Disclosed implementations also include systems and media for performing the method. According to other disclosed implementation, each item can be a family of products or services for which pricing decisions are related. For example, by default, and item can be defined as a SKU within a specific store. Each SKU in a store is considered a unique item. Therefore, the same SKU in a different store can be treated as a different item. However, this definition can be customized by the user to reflect any desired level of granularity. For example, a user can choose to define an item as a SKU across all stores or as a group of SKUs. Further, a price family can be an individual item.
Each price optimization target may include at least one of maximizing profits, maximizing sales in a specified time period, minimizing inventories and/or minimizing write-offs. The hierarchical data structures may include at least one of product category hierarchies, product characteristics, and/or geographical hierarchies.
The following description sets forth exemplary aspects of disclosed implementations. It should be recognized, however, that such description is not intended as a limitation on the scope of the present disclosure. Rather, the description also encompasses combinations and modifications to those exemplary aspects described herein.
The terms global model and foundational model are used interchangeably herein.
A pricing strategy refers to a plan and schedule for pricing. For example, on week 20 there will be a 10% discount that continues for 2 weeks and at week 30 there will be a 5% reduction in price permanently.
Traditional methods of price optimization often struggle to capture the complex relationships among variables influencing sales, leading to suboptimal pricing decisions and missed revenue opportunities. In particular, usual machine learning techniques for determining pricing strategies only use one hierarchical level. If they use a granular level (lower levels in the hierarchy—item/sku level) they would have low signal-to-noise ratio (low is bad) leading to bad predictions over fitting to noise. If they choose a high level in the hierarchy (category or regional level) they would have relatively clearer signals leading to high signal to noise ratio (high is good) but leads to over generalization where there is one pricing strategy for an entire category or region, which is suboptimal since each item's price change is perceived differently by consumers.
The low signal to noise ratio is not just because of lack of long-term data, even if there is long term data, everything at lower level is hierarchy has relatively poor/low signal to noise ratio.
Conventional pricing mechanisms are resource intensive because they require tremendous amounts of data to be useful.
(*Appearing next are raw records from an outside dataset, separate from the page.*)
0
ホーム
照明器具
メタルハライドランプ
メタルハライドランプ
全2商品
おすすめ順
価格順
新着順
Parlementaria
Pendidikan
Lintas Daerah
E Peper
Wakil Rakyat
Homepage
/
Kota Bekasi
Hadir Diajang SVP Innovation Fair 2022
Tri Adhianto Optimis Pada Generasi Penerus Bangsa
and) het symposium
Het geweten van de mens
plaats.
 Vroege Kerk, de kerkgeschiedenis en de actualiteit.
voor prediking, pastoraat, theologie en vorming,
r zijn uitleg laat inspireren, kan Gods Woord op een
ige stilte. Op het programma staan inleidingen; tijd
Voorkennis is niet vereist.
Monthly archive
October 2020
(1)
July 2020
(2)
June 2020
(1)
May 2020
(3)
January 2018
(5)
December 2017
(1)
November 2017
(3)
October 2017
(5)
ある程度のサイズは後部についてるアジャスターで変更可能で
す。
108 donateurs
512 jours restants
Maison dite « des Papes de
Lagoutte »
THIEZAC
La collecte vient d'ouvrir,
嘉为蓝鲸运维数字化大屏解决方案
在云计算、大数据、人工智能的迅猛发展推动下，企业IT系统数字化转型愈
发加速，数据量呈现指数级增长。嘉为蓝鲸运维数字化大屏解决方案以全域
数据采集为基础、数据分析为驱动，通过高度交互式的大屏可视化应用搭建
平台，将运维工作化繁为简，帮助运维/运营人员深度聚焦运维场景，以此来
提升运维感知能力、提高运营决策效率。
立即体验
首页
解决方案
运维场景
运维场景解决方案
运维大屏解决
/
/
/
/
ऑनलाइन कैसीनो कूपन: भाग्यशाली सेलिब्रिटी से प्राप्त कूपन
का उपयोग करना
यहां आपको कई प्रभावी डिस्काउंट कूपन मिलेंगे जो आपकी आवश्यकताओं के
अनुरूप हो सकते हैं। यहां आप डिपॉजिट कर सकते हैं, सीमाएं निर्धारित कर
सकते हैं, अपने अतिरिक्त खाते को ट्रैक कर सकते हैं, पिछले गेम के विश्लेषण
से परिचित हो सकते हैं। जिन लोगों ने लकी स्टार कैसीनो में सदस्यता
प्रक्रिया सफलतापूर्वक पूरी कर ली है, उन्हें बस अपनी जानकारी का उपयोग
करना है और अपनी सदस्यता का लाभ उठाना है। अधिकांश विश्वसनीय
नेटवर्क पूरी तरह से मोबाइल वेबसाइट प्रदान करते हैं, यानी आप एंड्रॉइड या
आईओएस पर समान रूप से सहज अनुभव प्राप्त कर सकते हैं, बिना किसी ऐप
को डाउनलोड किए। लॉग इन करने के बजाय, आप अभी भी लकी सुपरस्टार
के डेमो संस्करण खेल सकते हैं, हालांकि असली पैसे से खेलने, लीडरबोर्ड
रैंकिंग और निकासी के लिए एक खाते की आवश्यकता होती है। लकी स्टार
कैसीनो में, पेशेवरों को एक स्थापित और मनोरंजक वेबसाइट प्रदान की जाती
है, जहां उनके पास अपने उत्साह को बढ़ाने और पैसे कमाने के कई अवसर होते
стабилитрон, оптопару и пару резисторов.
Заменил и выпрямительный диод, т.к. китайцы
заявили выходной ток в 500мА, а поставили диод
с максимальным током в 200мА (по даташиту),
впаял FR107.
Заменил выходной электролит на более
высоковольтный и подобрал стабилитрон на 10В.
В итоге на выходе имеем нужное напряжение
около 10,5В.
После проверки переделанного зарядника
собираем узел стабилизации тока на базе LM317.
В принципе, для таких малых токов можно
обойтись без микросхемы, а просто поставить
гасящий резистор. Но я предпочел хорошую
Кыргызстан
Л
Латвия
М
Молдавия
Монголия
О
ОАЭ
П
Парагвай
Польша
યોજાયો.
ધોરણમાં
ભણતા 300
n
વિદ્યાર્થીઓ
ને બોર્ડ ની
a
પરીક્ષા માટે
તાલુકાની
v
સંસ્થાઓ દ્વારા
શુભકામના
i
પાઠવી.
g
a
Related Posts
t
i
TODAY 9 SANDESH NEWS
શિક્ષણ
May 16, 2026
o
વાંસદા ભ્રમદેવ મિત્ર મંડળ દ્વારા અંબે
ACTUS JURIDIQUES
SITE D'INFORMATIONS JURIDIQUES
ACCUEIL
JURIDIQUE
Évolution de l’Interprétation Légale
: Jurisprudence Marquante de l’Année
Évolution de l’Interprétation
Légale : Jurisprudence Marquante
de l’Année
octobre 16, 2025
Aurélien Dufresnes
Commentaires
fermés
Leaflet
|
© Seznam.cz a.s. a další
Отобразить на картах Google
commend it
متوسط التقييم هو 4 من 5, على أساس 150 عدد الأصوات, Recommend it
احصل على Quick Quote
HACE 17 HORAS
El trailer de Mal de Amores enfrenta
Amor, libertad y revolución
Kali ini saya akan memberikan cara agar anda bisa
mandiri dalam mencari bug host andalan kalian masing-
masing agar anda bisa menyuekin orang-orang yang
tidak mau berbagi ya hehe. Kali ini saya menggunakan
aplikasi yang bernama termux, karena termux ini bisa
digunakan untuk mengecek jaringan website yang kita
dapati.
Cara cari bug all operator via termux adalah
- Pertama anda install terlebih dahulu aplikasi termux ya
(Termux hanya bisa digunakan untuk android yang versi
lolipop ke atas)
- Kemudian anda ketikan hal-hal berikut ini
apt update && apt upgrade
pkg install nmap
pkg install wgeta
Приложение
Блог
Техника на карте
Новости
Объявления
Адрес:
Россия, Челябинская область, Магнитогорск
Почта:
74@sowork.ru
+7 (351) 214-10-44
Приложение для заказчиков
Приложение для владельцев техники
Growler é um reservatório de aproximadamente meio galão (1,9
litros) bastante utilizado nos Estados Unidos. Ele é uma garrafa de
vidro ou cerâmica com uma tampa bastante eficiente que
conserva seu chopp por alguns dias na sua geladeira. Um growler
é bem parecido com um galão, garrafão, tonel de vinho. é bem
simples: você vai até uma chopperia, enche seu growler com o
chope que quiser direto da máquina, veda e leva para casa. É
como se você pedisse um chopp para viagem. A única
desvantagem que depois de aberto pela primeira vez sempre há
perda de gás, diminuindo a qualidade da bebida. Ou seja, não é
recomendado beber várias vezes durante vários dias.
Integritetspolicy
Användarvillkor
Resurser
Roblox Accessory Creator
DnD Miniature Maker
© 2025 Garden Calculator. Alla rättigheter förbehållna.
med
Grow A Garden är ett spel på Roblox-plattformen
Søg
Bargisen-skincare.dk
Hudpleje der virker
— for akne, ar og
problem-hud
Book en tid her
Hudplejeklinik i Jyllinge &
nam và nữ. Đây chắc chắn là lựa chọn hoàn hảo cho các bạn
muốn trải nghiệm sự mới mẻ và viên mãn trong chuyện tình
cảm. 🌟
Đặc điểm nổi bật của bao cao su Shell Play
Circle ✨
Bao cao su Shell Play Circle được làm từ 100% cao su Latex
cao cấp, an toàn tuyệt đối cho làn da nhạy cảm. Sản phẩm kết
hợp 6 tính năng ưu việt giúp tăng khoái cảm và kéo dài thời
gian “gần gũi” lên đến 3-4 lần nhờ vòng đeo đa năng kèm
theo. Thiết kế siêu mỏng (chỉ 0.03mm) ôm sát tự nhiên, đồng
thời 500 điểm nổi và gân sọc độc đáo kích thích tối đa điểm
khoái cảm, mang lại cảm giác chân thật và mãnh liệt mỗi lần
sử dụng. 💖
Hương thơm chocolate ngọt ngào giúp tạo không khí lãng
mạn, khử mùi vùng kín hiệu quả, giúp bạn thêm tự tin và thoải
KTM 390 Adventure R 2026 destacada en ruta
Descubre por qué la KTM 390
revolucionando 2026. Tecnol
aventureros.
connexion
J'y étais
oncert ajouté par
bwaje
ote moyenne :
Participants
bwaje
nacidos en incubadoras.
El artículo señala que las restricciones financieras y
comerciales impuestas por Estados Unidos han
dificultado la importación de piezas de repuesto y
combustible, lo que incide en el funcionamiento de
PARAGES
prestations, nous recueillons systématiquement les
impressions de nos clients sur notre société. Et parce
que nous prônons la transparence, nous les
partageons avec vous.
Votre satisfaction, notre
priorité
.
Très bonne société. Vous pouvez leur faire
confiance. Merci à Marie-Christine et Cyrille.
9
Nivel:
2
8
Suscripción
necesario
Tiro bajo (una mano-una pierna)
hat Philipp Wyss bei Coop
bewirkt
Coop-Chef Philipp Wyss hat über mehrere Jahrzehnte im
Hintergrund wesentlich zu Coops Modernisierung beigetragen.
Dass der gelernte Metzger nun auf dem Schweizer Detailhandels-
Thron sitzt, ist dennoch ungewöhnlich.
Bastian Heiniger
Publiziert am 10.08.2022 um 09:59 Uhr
Also, conventional mechanisms require price exploration if a product has never seen a certain price point in the past (price exploration is the concept of trialing with a new price point to collect data on consumer response to this new price and using the data to train a learning model).
Disclosed implementations extract greater knowledge from existing data by turning data into a web of interconnected networks-allowing cross-learning (cross-learning is the concept where the learning model learns to one product by fine-tuning the knowledge learned from modelling other products).
To address these challenges, the present disclosure introduces a novel system and method that leverages advanced machine learning techniques and graph-based methodologies to provide a method for training a learning model that is capable of making predictions based on the complex relationships among variables influencing sales. The phrase “graph-based model” (also known as network based model) is any learning model that can incorporate information for related items and/or hierarchical aggregates while forecasting for a specific item. By integrating comprehensive data analysis, hierarchical graph construction, and feature-rich encoding, the disclosed implementations enhance sales forecasting accuracy and facilitate informed pricing decisions. This approach allows for the dynamic adjustment of prices based on real-time insights, thereby empowering sellers to maximize revenue, minimize inventory write-offs, and enhance overall profitability in a dynamic and competitive landscape.
Disclosed implementations utilize graph-based machine learning techniques. These techniques may be employed to uncover intricate relationships within retail data. By constructing hierarchical graphs based on domain knowledge and data-driven methods, the system may extract valuable insights from interconnected products.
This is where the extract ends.